Attaché à cette réflexion, j'aime proposer aux lecteurs les plus patients le texte que j'ai traduit d'une enquête menée par le journaliste d'investigation américain Trevor Aaronson fin 2011.

L'article est l'un des nombreux dans lesquels il est décrit comment le FBI, dans la conduite de ses activités de lutte contre le terrorisme islamique sur le territoire des États-Unis d'Amérique, crée astucieusement ces menaces en sélectionnant, éduquant, armant et finançant les sujets qui plus tard il se vantera d'avoir arrêté.

En résumé, voici comment cela fonctionne. Des agents fédéraux recrutent un "informateur", de préférence d'origine moyen-orientale et avec des accusations criminelles pendantes, afin qu'ils puissent le faire chanter s'il ne coopère pas, et infiltrer une communauté islamique avec la tâche de se faire passer pour un membre d'une organisation terroriste et d'identifier sujets pauvres, inadaptés et/ou mentalement instables à qui proposer une attaque. Grâce au soutien logistique et financier apporté par le FBI, l'infiltré fournit à son élève de l'argent, des armes et des explosifs, lui propose un plan et le met en mesure de le réaliser en levant tout obstacle à sa mise en œuvre. Puis, juste avant que le détonateur ne se déclenche, le FBI a arrêté le « kamikaze » en flagrant délit et un tribunal fédéral l'a condamné à des dizaines d'années de prison pour tentative d'acte terroriste.

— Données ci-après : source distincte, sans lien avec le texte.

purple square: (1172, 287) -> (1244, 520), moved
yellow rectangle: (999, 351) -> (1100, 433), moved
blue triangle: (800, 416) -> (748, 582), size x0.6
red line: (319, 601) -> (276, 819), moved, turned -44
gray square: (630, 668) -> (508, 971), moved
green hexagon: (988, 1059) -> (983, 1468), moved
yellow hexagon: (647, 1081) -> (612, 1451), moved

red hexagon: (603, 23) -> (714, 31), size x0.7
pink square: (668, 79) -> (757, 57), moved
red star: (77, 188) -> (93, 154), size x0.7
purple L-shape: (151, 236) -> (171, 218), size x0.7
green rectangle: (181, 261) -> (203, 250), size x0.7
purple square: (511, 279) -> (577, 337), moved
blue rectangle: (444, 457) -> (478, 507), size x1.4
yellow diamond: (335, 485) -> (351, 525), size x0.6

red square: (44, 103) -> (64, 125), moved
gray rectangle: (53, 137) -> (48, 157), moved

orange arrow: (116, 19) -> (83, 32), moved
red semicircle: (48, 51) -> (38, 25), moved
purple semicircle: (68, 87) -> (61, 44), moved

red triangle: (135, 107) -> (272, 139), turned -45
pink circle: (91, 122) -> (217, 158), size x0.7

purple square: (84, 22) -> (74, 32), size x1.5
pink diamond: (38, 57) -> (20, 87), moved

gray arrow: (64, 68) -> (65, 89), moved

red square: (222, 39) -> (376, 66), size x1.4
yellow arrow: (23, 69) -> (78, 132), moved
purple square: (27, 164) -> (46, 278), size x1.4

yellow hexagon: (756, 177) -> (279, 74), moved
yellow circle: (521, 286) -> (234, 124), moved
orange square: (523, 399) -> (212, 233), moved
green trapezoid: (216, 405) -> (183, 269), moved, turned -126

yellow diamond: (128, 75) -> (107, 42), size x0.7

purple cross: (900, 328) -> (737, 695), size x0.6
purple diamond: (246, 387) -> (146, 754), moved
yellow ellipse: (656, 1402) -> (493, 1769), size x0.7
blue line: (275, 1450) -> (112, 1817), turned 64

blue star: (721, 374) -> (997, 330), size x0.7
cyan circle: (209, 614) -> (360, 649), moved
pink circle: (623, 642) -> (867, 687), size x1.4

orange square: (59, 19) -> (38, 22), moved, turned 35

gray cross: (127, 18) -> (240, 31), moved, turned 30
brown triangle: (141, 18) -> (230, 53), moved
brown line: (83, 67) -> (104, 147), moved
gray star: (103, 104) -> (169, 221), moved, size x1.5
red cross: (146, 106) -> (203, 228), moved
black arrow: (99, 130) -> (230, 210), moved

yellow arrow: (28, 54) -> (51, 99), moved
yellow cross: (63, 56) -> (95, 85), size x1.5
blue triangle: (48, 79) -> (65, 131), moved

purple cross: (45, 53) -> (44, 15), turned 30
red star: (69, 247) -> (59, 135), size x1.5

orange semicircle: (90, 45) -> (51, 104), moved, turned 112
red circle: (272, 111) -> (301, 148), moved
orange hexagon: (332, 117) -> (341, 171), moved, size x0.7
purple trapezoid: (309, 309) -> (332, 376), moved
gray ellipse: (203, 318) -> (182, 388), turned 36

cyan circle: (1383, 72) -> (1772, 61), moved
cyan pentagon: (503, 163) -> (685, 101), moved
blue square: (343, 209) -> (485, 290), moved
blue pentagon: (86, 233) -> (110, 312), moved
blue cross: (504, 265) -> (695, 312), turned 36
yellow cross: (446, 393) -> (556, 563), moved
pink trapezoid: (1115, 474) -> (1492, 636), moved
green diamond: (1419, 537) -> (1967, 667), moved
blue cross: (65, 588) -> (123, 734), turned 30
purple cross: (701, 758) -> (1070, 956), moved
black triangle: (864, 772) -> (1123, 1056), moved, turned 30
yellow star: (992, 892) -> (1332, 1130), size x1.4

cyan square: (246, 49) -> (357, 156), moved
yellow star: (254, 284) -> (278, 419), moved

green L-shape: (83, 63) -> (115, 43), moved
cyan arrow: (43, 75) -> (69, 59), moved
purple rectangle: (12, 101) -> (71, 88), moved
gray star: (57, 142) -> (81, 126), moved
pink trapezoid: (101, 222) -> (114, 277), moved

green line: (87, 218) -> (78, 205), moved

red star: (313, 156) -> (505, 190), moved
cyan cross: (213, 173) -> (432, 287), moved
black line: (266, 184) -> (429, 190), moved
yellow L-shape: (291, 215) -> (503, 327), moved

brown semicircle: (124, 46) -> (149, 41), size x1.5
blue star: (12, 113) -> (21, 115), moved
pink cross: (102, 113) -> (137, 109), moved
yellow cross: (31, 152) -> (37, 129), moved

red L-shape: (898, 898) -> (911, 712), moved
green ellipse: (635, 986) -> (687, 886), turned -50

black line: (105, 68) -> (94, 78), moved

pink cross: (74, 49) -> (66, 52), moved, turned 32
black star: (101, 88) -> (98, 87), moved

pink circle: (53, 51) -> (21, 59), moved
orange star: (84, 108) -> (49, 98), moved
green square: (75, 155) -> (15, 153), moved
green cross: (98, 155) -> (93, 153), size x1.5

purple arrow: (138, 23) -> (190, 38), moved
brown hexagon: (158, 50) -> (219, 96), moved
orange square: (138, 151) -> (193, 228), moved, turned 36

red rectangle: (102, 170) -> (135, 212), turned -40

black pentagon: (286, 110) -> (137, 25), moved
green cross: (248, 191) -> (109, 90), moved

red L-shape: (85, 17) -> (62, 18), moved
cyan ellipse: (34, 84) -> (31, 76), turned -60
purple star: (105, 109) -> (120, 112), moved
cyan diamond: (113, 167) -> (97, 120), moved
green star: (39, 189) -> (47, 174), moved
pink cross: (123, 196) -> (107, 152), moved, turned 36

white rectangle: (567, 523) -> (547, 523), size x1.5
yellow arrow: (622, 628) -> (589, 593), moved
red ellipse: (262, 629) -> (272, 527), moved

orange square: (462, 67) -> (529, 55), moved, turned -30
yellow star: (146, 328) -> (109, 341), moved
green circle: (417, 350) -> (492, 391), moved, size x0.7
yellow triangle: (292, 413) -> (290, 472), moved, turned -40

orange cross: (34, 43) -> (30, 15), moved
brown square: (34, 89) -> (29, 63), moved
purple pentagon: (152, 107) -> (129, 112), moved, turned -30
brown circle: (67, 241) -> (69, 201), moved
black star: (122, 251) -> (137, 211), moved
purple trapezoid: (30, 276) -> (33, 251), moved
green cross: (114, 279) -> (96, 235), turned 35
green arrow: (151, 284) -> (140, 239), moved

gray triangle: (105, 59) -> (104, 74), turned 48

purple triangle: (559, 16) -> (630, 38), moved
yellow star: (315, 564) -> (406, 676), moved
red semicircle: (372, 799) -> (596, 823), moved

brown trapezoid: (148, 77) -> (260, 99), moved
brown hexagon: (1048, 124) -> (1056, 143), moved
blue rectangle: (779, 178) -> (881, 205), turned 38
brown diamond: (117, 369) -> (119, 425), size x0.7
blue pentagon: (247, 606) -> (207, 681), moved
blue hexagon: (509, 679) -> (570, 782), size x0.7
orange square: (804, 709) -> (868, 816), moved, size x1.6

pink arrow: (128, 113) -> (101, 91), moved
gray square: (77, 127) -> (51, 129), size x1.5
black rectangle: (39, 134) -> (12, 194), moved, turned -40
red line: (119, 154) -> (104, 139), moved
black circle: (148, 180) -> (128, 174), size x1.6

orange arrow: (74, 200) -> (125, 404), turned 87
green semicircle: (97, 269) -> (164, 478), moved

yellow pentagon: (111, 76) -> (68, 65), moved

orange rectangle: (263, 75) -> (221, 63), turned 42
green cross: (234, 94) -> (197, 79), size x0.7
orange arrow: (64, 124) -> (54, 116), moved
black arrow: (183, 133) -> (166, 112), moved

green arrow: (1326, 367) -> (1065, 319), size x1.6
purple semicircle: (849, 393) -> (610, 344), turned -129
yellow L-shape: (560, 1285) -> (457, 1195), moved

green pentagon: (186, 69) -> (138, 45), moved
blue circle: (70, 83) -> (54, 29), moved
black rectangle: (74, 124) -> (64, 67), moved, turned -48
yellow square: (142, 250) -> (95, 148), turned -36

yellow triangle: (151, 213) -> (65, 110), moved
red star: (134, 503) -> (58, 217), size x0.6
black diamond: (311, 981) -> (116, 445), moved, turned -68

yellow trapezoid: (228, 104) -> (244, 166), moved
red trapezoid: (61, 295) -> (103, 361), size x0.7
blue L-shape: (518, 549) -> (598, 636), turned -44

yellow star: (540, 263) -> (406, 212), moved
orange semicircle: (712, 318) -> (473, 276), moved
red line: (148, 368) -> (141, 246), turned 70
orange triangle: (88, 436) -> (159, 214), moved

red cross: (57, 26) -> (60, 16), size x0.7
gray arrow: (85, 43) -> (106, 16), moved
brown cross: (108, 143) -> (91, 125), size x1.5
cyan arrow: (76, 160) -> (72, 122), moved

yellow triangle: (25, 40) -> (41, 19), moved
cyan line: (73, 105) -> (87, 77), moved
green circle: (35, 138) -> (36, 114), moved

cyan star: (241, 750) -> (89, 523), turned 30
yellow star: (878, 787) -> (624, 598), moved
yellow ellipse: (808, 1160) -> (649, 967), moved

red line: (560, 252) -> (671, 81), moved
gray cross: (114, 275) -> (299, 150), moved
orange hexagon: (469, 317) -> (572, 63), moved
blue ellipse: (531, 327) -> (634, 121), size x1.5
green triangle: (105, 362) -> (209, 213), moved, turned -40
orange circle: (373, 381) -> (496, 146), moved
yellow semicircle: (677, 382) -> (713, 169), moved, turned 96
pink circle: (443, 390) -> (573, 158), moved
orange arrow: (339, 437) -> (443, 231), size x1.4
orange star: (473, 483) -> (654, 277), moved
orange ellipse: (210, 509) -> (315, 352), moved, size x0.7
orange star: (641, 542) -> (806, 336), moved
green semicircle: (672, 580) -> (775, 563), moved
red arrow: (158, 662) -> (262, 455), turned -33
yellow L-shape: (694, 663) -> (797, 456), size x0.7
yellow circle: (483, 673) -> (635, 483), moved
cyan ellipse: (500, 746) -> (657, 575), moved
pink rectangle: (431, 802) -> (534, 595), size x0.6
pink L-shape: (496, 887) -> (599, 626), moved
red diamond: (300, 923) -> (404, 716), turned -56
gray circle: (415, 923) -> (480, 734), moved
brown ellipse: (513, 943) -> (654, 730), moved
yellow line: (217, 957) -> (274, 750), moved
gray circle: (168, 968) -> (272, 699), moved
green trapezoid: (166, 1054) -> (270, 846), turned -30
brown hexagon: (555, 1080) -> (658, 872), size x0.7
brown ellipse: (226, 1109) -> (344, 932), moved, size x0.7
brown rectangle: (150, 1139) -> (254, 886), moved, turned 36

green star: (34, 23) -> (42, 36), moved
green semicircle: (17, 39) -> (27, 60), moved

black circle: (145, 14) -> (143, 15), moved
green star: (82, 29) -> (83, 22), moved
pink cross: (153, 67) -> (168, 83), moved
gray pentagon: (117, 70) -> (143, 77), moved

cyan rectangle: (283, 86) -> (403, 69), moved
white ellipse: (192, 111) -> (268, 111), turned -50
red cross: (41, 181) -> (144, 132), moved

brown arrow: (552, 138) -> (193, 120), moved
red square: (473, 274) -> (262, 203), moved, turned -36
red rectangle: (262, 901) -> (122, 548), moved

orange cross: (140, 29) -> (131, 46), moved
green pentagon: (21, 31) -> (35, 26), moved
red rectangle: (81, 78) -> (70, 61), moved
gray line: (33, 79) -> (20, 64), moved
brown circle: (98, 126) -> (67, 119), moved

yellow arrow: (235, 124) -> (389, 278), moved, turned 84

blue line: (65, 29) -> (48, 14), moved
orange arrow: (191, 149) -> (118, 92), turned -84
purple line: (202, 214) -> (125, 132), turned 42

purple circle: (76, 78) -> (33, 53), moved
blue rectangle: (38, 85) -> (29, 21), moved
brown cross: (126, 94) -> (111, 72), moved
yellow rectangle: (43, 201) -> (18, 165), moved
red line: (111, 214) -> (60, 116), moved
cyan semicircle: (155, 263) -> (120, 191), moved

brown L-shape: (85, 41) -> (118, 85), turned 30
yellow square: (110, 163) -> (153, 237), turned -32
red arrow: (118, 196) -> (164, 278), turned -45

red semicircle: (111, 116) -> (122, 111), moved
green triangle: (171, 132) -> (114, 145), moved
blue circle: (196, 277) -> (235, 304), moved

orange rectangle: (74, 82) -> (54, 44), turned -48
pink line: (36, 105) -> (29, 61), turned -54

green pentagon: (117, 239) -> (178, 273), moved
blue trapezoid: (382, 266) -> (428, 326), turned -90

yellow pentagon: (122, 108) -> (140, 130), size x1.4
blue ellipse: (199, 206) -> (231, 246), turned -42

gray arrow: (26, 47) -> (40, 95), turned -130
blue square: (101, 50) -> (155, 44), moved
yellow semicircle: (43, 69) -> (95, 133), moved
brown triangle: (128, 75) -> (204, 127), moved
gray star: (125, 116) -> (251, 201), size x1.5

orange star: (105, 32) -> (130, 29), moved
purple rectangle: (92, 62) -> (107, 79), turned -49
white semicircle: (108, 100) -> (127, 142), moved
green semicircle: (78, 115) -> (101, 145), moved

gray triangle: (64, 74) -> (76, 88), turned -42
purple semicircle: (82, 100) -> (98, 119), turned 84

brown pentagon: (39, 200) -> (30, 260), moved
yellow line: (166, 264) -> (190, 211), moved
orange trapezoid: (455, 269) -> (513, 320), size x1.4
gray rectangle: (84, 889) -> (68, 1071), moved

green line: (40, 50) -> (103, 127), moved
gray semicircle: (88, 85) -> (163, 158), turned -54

Le stratagème reproduit fidèlement l' histoire racontée par George Orwell en 1984 , où l'exécutif gouvernemental O'Brien se fait passer pour un dissident pour gagner la confiance de Winston et Julia afin qu'ils se déclarent prêts à commettre des actes terroristes et prêtent allégeance à l'insaisissable conspirateur Emmanuel Goldstein (dans un cas décrit dans l'enquête, la taupe du FBI oblige un pupille à prêter un faux serment à Al-Qaïda). Les deux protagonistes du roman, estimant avoir trouvé complicité et refuge auprès d'un antiquaire – en réalité membre de la psychopolice – finiront par être arrêtés et torturés par O'Brien lui-même.

Par rapport au fantasme d'Orwell, dans la réalité du contre-terrorisme américain, les proies ne sont pas des citoyens politiquement conscients, mais des sujets indigents, psychologiquement perturbés et élevés dans la misère matérielle et morale des ghettos, qui dans les communautés islamiques locales cherchaient peut-être un sortie de marginalisation et une référence identitaire. Et leurs faux amis ne sont pas des chefs de haut parti, mais des taulards , des escrocs, des trafiquants de drogue et des personnes violentes engagées par l'État en échange d'un peu d'argent ou d'une sanction pour tromper les autres et l'opinion publique.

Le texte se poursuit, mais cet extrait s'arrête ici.